Anicka Yi, Force Majeure, 2017, Plexiglas, aluminum, agar, bacteria, refrigeration system, LED lights, glass, epoxy resin, powder-coated stainless steel, light bulbs, digital clocks, silicone, silk flowers; installation view from The Hugo Boss Prize 2016: Anicka Yi, Life Is Cheap, 2017, Solomon R. Guggenheim Museum, New York City PHOTO: JOERG LOHSE; IMAGE COURTESY OF THE ARTIST, 47 CANAL, AND THE SOLOMON R. GUGGENHEIM MUSEUM

Feature15 Feb 2021
“It’s very, ah, porous,” warned my friend A of the house she had just started living in. Rainwater dripped in where the conservatory joined the main rooms, neighbourhood cats entered through a vestigial flap, and a resident fox often intruded to leave offerings: roadkill feathers, a half- eaten Sainsbury’s soup, a used diaper. Embracing the house’s spirit, we ate pizza with the doors flung open to the soaking garden—a bit of lueften, airing the virus out. A light storm rippled the atmosphere and spongified the earth. Porousness was both a running joke and a sensibility we embraced, a shorthand for staying open to others’ moods and influence.

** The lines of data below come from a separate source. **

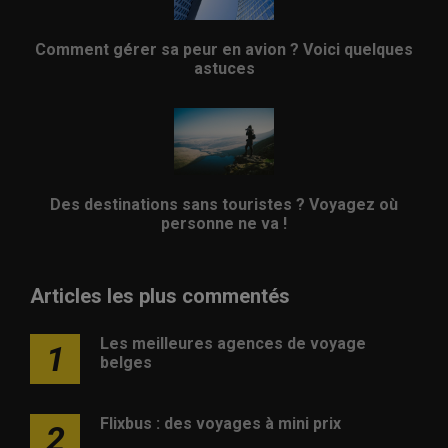
Comment gérer sa peur en avion ? Voici quelques
astuces
Des destinations sans touristes ? Voyagez où
personne ne va !
Articles les plus commentés
Les meilleures agences de voyage
1
belges
Flixbus : des voyages à mini prix
2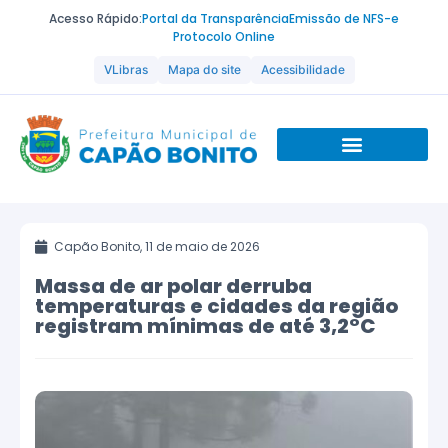
Acesso Rápido:
Portal da Transparência
Emissão de NFS-e
Protocolo Online
VLibras
Mapa do site
Acessibilidade
Capão Bonito,
11 de maio de 2026
Massa de ar polar derruba
temperaturas e cidades da região
registram mínimas de até 3,2°C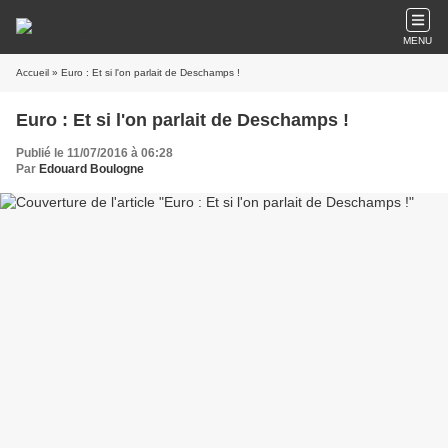
MENU
Accueil
» Euro : Et si l'on parlait de Deschamps !
Euro : Et si l'on parlait de Deschamps !
Publié le 11/07/2016 à 06:28
Par
Edouard Boulogne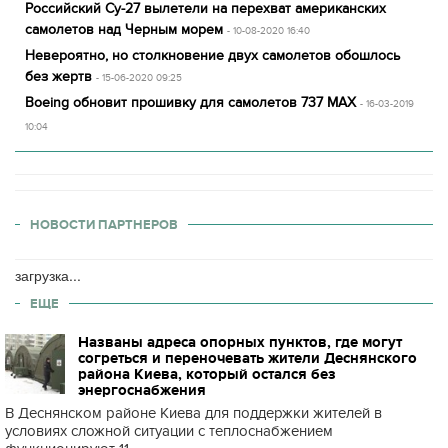
Российский Су-27 вылетели на перехват американских
самолетов над Черным морем
- 10-08-2020 16:40
Невероятно, но столкновение двух самолетов обошлось
без жертв
- 15-06-2020 09:25
Boeing обновит прошивку для самолетов 737 MAX
- 16-03-2019
10:04
НОВОСТИ ПАРТНЕРОВ
загрузка...
ЕЩЕ
Названы адреса опорных пунктов, где могут
согреться и переночевать жители Деснянского
района Киева, который остался без
энергоснабжения
В Деснянском районе Киева для поддержки жителей в
условиях сложной ситуации с теплоснабжением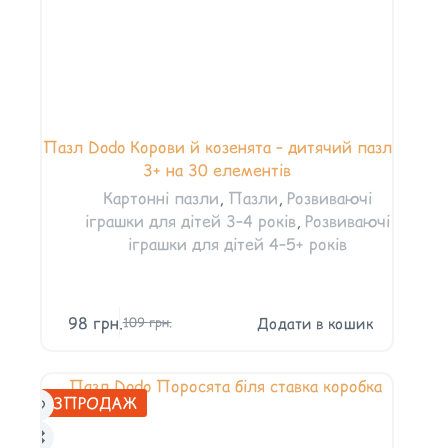
Пазл Dodo Корови й козенята – дитячий пазл
3+ на 30 елементів
Картонні пазли
,
Пазли
,
Розвиваючі
іграшки для дітей 3–4 років
,
Розвиваючі
іграшки для дітей 4–5+ років
98
грн.
Додати в кошик
109
грн.
РОЗПРОДАЖ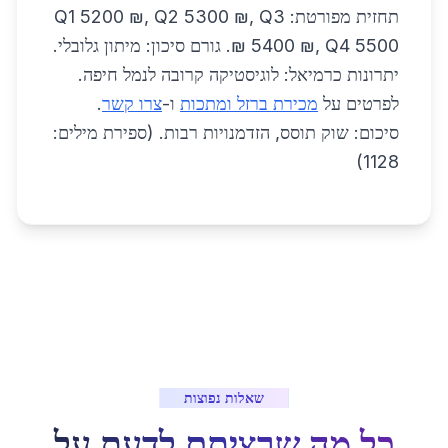
תחזית מפורטת: Q1 5200 ₪, Q2 5300 ₪, Q3
5400 ₪, Q4 5500 ₪. גורם סיכון: מיתון גלובלי.
יתרונות כרמיאל: לוגיסטיקה קרובה לנמל חיפה.
לפרטים על
מכירת ברזל ומתכות
ו-
צרו קשר
.
סיכום: שוק תוסס, הזדמנויות רבות. (ספירת מילים:
1128)
שאלות נפוצות
כל מה שרציתם לדעת על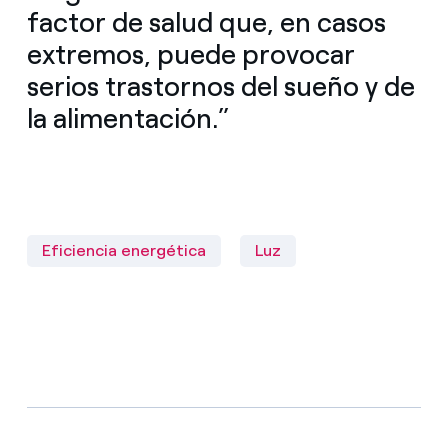
factor de salud que, en casos
extremos, puede provocar
serios trastornos del sueño y de
la alimentación.”
Eficiencia energética
Luz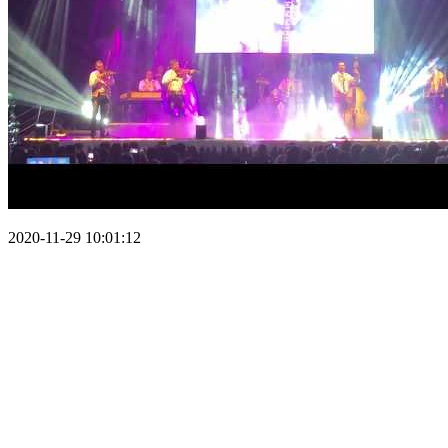
2020-11-29 10:01:12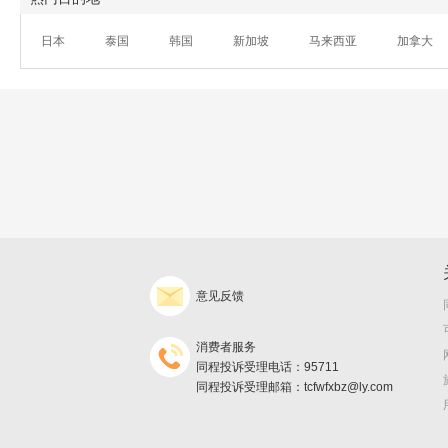
日本
泰国
韩国
新加坡
马来西亚
加拿大
意见反馈
消费者服务
同程投诉受理电话：95711
同程投诉受理邮箱：tcfwfxbz@ly.com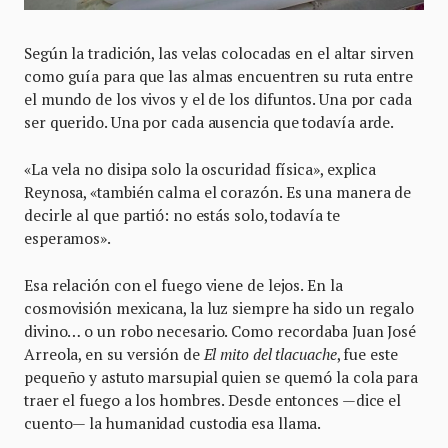
Según la tradición, las velas colocadas en el altar sirven
como guía para que las almas encuentren su ruta entre
el mundo de los vivos y el de los difuntos. Una por cada
ser querido. Una por cada ausencia que todavía arde.
«La vela no disipa solo la oscuridad física», explica
Reynosa, «también calma el corazón. Es una manera de
decirle al que partió: no estás solo, todavía te
esperamos».
Esa relación con el fuego viene de lejos. En la
cosmovisión mexicana, la luz siempre ha sido un regalo
divino… o un robo necesario. Como recordaba Juan José
Arreola, en su versión de
El mito del tlacuache
, fue este
pequeño y astuto marsupial quien se quemó la cola para
traer el fuego a los hombres. Desde entonces —dice el
cuento— la humanidad custodia esa llama.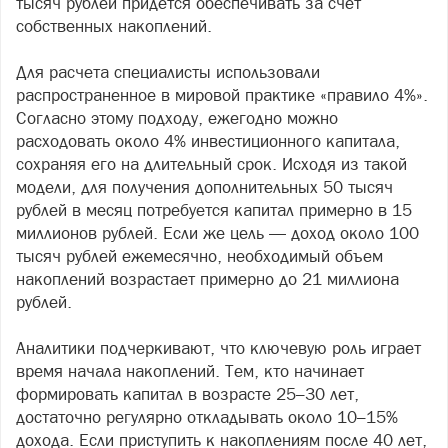
тысяч рублей придется обеспечивать за счет
собственных накоплений.
Для расчета специалисты использовали
распространенное в мировой практике «правило 4%».
Согласно этому подходу, ежегодно можно
расходовать около 4% инвестиционного капитала,
сохраняя его на длительный срок. Исходя из такой
модели, для получения дополнительных 50 тысяч
рублей в месяц потребуется капитал примерно в 15
миллионов рублей. Если же цель — доход около 100
тысяч рублей ежемесячно, необходимый объем
накоплений возрастает примерно до 21 миллиона
рублей.
Аналитики подчеркивают, что ключевую роль играет
время начала накоплений. Тем, кто начинает
формировать капитал в возрасте 25–30 лет,
достаточно регулярно откладывать около 10–15%
дохода. Если приступить к накоплениям после 40 лет,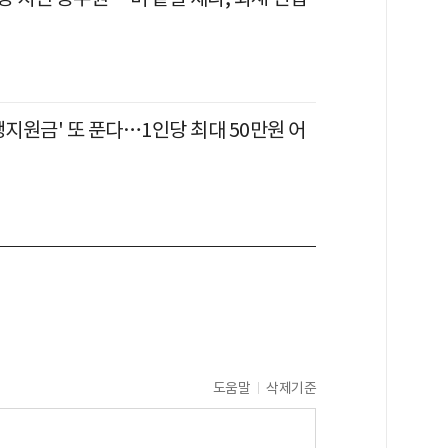
생지원금' 또 푼다…1인당 최대 50만원 어
도움말
삭제기준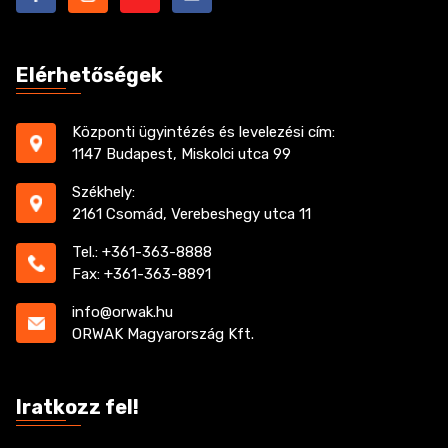
Elérhetőségek
Központi ügyintézés és levelezési cím:
1147 Budapest, Miskolci utca 99
Székhely:
2161 Csomád, Verebeshegy utca 11
Tel.: +361-363-8888
Fax: +361-363-8891
info@orwak.hu
ORWAK Magyarország Kft.
Iratkozz fel!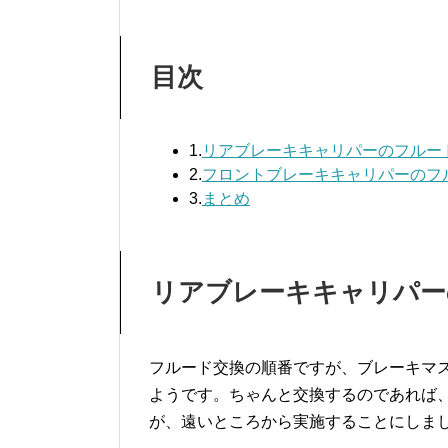
目次
1.
リアブレーキキャリパーのフルー
2.
フロントブレーキキャリパーのフ
3.
まとめ
リアブレーキキャリパー
フルード交換の順番ですが、ブレーキマ
ようです。ちゃんと交換するのであれば
が、遠いところから実施することにしま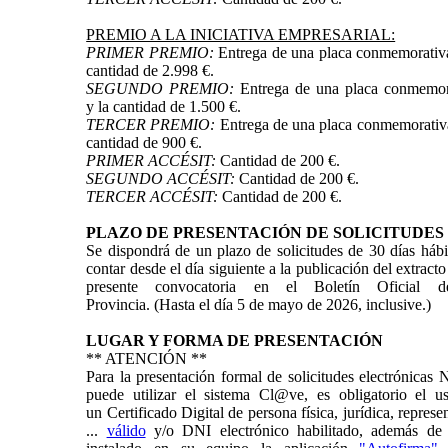
PREMIO A LA INICIATIVA EMPRESARIAL:
PRIMER PREMIO:
Entrega de una placa conmemorativa
cantidad de 2.998 €.
SEGUNDO PREMIO:
Entrega de una placa conmemor
y la cantidad de 1.500 €.
TERCER PREMIO:
Entrega de una placa conmemorativa
cantidad de 900 €.
PRIMER ACCÉSIT:
Cantidad de 200 €.
SEGUNDO ACCÉSIT:
Cantidad de 200 €.
TERCER ACCÉSIT:
Cantidad de 200 €.
PLAZO DE PRESENTACIÓN DE SOLICITUDES
Se dispondrá de un plazo de solicitudes de 30 días hábi
contar desde el día siguiente a la publicación del extracto
presente convocatoria en el Boletín Oficial 
Provincia. (Hasta el día 5 de mayo de 2026, inclusive.)
LUGAR Y FORMA DE PRESENTACIÓN
** ATENCIÓN **
Para la presentación formal de solicitudes electrónicas
puede utilizar el sistema Cl@ve, es obligatorio el u
un Certificado Digital de persona física, jurídica, represe
...
válido
y/o DNI electrónico habilitado, además de 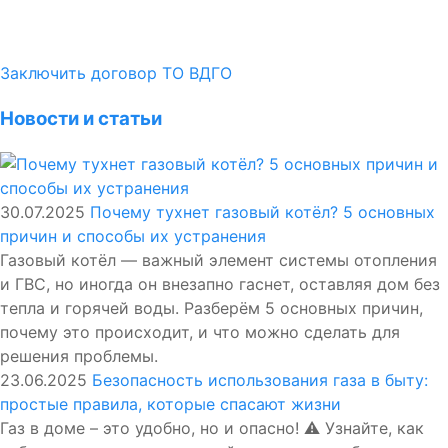
Заключить договор ТО ВДГО
Новости и статьи
30.07.2025
Почему тухнет газовый котёл? 5 основных
причин и способы их устранения
Газовый котёл — важный элемент системы отопления
и ГВС, но иногда он внезапно гаснет, оставляя дом без
тепла и горячей воды. Разберём 5 основных причин,
почему это происходит, и что можно сделать для
решения проблемы.
23.06.2025
Безопасность использования газа в быту:
простые правила, которые спасают жизни
Газ в доме – это удобно, но и опасно! ⚠️ Узнайте, как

Yet porousness felt more grounded, more active, than simply being impressionable; a sponge, after all, is not fundamentally altered by any liquid that soaks it. I associated it with the sensitivity of certain female narrators, such as Jo of Jenny Hval’s Paradise Rot, Anja of Elvia Wilk’s Oval, or even Faye of Rachel Cusk’s lauded yet reviled Outline trilogy. These women, especially Faye, are frequently described as open vessels for the lives of others, but their fluid demeanours and observational capacities are not to be confused with a lack of agency. Instead, they seem to exist in a flow state, cycling between self-discipline and social surrender. The ability to dissolve as easily as sugar, yet reassemble just as easily and at will, seems an indicator of secure personhood, though not so much that any one is impervious to perceived slights. “Maybe it wasn’t the house, but me that was porous,” thinks Jo. “Maybe I had to grow a thicker skin in this town.1 The house in question is a poorly renovated warehouse she’d found after moving to rural England from Norway for college. Its paper-thin walls don’t reach all the way to the ceiling; its aluminum siding shudders with every window or door flung open or shut. Jo can hear her lone flatmate’s urine hit the toilet bowl, her teeth breaking the skin of an apple, even the swish of her woolen jumper as she sheds it, pulling it up and over her head. You can imagine how such relentless intimacy would draw her to her—the building’s deficiencies conspiring into something like star-crossed fate.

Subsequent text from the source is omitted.